Advertise - Print Edition

Brandeis University's Community Newspaper — Waltham, Mass.

Still Writing: How a game of “Chicken” could teach us about compromise

Published: February 17, 2012
Section: Opinions

Chicken is a game between two parties in which both take positions and attempt to make the other yield, with the worst possible situation being neither party yielding. A simple example would be two cars driving down a single-lane road. As they approach each other, both sides try to get the other to move to the side and out of the way. If neither side shifts, they will crash.

A similar situation arises when sports teams need or want (both are possible) new stadiums. In this scenario, the two cars are replaced by the ownership of a team, seeking a new and better venue in order to update the experience for both the teams and the fans, the government, seeking to balance budgets and not spend money irresponsibly. It happens all the time, most clearly when teams like the Oklahoma City Thunder and infamously the Indianapolis Colts relocated to their current locations. One current example is the give-and-take between the Minnesota Vikings and the Minnesota Legislature.

The Minnesota Vikings are “franchise free agents,” they have no lease and, until last Wednesday, were free to relocate to anywhere provided the NFL approve of the relocation. Since Wednesday was the deadline for the Vikings to inform Commissioner Roger Goodell of intentions to move, it’s safe to say that they are not relocating to Los Angeles or anywhere else for the 2012 season. They have been working for most of the last 10 years trying to convince the state legislature that the Hubert H. Humphrey Metrodome has become too old and out-dated to be a viable stadium. Unlike the three other regular tenants, they have been unable to get funding for new venues. While Major League Baseball’s Minnesota Twins were able to get funding for the construction of Target Field, and the University of Minnesota was able to fund the building of TCF Bank Stadium, the Vikings have been sitting on the side and consistently pushed as an issue of low priority.

On the other side of the issue is a Republican-controlled state legislature that will not implement a new tax to fund a future stadium and a democratic (technically democratic-farmer-labor) governor Mark Dayton that is hesitant to pull state money from other programs or funds in order to finance a stadium.

While I can sympathize with the fact that money is not made out of thin air and the fact that the state has been involved in two stadiums during the last six years, the fact remains that the state has handled the whole situation horribly. After nearly a year of work promoting and developing a site and a proposal to fund construction, most of this while the legislative session had adjourned for the year, the legislature has all but crushed that plan while Governor Dayton has endorsed what the Vikings have made clear is the “least preferable” option.

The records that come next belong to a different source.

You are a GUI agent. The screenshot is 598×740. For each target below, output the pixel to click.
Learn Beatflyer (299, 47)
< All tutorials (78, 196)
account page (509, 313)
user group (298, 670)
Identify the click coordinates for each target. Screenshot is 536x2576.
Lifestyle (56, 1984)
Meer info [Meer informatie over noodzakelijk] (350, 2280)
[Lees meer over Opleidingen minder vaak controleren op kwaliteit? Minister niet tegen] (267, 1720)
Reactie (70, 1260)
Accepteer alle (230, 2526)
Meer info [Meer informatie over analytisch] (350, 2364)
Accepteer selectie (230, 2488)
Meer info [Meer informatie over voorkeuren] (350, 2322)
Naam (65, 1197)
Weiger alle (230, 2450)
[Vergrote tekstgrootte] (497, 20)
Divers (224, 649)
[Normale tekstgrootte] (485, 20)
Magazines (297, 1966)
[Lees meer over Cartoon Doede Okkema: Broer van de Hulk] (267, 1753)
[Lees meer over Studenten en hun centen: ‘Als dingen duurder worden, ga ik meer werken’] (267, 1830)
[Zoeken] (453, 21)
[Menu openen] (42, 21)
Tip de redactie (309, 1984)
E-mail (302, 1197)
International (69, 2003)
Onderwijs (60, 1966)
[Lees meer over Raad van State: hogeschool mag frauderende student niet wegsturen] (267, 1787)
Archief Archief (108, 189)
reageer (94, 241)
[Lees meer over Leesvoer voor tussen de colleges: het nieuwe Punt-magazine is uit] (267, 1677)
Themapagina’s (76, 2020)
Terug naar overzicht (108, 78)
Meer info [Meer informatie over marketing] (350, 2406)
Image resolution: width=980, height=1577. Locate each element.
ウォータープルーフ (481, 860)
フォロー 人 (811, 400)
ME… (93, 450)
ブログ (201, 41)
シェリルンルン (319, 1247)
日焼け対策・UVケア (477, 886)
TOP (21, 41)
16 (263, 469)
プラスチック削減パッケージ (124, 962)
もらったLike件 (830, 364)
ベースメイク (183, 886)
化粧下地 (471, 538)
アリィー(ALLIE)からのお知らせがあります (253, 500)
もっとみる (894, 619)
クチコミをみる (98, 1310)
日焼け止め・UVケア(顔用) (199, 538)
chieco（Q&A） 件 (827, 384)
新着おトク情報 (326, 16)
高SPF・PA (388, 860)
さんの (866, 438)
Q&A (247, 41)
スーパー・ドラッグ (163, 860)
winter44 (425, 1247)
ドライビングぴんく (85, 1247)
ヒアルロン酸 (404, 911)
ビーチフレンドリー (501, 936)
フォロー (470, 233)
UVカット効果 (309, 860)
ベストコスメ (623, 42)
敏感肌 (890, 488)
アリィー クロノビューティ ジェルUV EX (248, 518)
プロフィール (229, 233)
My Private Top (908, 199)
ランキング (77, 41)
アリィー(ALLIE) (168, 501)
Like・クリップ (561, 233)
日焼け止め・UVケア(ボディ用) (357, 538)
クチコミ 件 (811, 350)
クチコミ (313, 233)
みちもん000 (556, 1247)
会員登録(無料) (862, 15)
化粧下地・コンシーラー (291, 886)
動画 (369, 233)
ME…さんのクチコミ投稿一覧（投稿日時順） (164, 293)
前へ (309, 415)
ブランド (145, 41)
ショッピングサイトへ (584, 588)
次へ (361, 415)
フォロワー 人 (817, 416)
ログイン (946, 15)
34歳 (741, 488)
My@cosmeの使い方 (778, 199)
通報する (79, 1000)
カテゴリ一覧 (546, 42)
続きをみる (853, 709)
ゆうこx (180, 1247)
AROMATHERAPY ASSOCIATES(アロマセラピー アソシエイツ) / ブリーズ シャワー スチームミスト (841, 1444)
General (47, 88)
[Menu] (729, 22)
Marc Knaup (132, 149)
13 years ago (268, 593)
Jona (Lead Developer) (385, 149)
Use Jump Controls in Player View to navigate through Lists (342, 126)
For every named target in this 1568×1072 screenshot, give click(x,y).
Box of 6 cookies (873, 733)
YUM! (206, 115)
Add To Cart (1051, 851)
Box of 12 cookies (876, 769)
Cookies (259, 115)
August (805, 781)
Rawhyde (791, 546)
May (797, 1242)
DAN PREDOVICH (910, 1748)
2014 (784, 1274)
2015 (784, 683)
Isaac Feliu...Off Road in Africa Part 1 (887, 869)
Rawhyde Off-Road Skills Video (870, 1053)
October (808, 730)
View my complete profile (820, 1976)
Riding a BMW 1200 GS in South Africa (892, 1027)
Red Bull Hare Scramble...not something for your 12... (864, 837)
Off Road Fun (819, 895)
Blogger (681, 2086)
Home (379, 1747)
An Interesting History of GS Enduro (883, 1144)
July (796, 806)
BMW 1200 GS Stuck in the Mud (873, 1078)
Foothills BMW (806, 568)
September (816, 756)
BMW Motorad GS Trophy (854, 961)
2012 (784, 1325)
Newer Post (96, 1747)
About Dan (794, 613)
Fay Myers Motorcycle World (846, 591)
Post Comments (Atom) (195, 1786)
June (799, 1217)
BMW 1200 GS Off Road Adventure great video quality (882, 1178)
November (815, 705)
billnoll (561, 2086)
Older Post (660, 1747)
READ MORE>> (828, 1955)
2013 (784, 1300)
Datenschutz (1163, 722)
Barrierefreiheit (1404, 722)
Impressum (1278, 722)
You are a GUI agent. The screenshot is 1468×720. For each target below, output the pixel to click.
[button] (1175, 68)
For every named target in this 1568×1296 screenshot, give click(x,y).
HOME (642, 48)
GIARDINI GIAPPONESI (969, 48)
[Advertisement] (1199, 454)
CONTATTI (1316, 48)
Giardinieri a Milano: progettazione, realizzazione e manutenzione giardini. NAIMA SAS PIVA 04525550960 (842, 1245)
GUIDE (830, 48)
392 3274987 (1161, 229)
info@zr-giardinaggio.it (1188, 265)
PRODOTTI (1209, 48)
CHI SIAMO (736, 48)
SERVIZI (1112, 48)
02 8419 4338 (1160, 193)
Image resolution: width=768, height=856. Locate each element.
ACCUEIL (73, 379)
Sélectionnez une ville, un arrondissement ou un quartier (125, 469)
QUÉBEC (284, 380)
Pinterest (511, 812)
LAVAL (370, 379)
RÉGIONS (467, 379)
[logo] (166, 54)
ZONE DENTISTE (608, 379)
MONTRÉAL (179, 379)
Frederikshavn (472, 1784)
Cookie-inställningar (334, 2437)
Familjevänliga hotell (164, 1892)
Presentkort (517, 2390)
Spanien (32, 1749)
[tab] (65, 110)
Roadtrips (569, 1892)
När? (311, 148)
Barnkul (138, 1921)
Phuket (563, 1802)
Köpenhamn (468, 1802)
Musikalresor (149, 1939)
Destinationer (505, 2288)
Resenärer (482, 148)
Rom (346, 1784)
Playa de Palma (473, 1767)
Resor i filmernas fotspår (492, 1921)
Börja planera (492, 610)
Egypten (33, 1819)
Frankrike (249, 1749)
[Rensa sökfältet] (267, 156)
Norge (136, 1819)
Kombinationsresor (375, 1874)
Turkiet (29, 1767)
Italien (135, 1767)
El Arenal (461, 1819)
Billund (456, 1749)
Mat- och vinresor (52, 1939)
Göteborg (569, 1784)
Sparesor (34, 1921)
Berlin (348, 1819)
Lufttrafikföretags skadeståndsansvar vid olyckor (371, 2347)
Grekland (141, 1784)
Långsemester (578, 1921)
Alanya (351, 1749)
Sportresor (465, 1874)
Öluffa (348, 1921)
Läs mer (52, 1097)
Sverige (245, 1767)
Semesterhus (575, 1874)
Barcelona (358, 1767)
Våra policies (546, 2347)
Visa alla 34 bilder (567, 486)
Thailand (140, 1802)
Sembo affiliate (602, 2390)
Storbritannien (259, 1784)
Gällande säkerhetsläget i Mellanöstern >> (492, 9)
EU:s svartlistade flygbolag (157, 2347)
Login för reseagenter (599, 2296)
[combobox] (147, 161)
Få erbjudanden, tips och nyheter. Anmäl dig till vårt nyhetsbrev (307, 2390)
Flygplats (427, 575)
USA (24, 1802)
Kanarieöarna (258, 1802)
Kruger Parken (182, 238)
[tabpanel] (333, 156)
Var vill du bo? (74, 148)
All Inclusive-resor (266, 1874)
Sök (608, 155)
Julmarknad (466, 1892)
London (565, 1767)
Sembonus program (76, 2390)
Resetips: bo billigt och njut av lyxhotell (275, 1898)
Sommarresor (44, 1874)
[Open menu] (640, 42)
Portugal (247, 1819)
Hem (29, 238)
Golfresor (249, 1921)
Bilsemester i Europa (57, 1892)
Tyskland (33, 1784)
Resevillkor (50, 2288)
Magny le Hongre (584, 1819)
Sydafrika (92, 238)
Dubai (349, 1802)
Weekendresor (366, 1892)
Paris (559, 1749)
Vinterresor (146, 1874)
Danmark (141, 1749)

If the state government was going to do nothing but tear the proposals apart piece by piece, why not either call a special session and decide against the proposal back in September? Why not become actively involved in building the project plan together so that both sides can be happy with the end product.

Aside from issues of where to build and how to fund a stadium, there are issues of the details that also need to be hammered out. The Vikings feel that they only “need” an outdoor stadium, without a roof. The state wants a stable or retractable roof so that a future stadium can be used year-round for functions in the winter and spring months when football doesn’t have games and its too cold to have outdoor events.

Compromise can work in two ways. The first and more common way is when both sides trade concessions and walk away with something that they don’t like but is between the two original proposals. The less common situation is when the two feuding sides come together and hammer out a new unified plan.

Whether politicians realize it or not, having professional sports teams bring in a lot of money through taxes and raise the profile of a city relative to other regional population centers. To lose an NFL team will hurt the local economy as well as government tax revenue whereas construction of a new stadium would provide jobs in both the building and the management of a new stadium.

Just because the Vikings cannot move away this year, does not mean that they are not free to leave after the upcoming season. If the two sides could come together and, rather than tear each others’ proposals apart, build a plan with both sides’ support, Minnesota can avoid having another team go the way of the Lakers and the Vikings can avoid becoming like the Baltimore Colts and re-locating overnight.

Teams re-locate often when they cannot come to an agreement with local government over the financing of either upgraded or wholly new stadiums. The Colts left Baltimore, the Browns (now Ravens) in all but name and history left Cleveland and the Oilers (now Titans) left Houston. If the parties in Minnesota cannot learn to stop playing chicken and start compromising and working together, it appears all too likely that the Vikings will be the next NFL team to relocate.